Still, this whole distributed computing thing (.NET, SOAP and XML) has me
scratching my head and saying: Where is the payoff?
For example, my current gig is with a largely all-Delphi shop. In such an
environment, even thinking about .NET seems just silly. Assuming good
object-oriented design (separation of concerns, etc.), we can share logic
between our applications the old-fashioned way: robust source code control.
Our (hypothetical) TCustomer class can be used by multiple applications,
whether it is presented in a web page or on a rich client. Should the need
arise, we could even move our business classes into a package to eliminate
the need to recompile and redistribute entire exe's. For now though, it
seems that simple code management combined with good design prinicples and
solid methodologies (go DUnit!) gets us awfully far.
Why would I want to add a stateless messaging layer to a typical business
app when I don't need to? If I had Java clients and Delphi clients needing
to share services, sure, I would write some nice web services with
RemObjects and use XML as my lowest-common-denominator communication device.
But in an all-Delphi world, I can use full blown, stateful objects that
don't need to serialize, encode, transmit(!) and decode text just to
perform basic opertions.
Security is built into the app and the database server. Scalability comes
from having the application run on each workstation and having a nice,
beefy Oracle box.
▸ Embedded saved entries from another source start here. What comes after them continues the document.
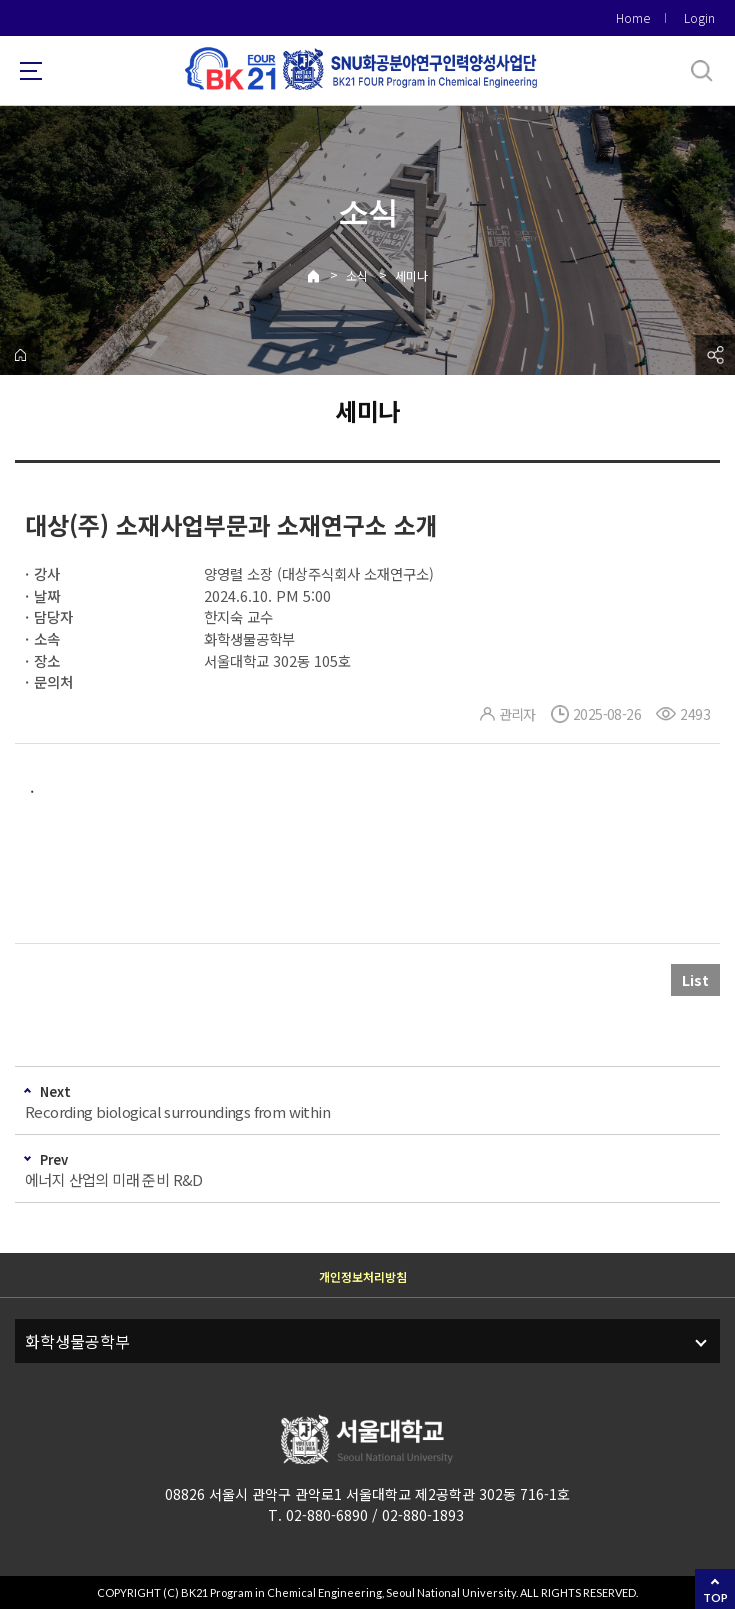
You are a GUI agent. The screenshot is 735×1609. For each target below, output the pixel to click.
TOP (715, 1597)
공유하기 (715, 355)
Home (633, 17)
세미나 (411, 275)
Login (699, 17)
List (695, 980)
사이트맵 (31, 71)
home (20, 355)
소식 (357, 275)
Management of releases happens with the automatic app
updating abilites of ASTA.
Am I missing something? I am proficient in these distributed technologies,
but much of it seems to be technology-for-technology's sake: applying
layers of abstaction for some anticpated hypothetical need and greatly
upping the complexity of applications that would work just wonderfully
assuming good relational and OO design. OO, code-reuse and self-updating
exe's go an awful long way. Delphi gives it all to me way too easily. Why
pursue the multi-tier approach du jour (DCOM, COM+, CORBA, .NET...) in a
single language environment?
OTOH, going from a crowded market full of talented people -- the Java
world -- to the smokey backroom (pass that $%@#!) of the Delphi world makes
me plenty nervous. Will Borland still be here in 5 years? Will gaining still
more expertise in a boutique language like Delphi further my career?
Will the 3rd party component vendors that shine today -- DevExpress, ASTA
and RemObjects, to name a few -- be here tomorrow?
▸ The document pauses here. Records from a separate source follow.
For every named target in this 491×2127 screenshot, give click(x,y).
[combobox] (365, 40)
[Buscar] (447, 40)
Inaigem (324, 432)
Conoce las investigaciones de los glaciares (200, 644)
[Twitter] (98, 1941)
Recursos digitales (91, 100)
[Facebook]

Delphi does everything I need and way more. My children and my children's
children will have Win32 emulators running on their wrist watches. It seems
to obviate the need to embrace new techologies just because the monopolists
of Redmond say -- today -- it is the Thing To Do, but using Delphi leaves me
in a very small room with a small number of (((fellow developers))) and does
little to further my marketability.
Yes, look at all of the books, look at all of the lemmings, hear the giant
of Redmond decree How it Ought to be Done. Then go back to your workstation
and write some fast, solid code that simply does it -- without leveraging
every platform in the MS product line.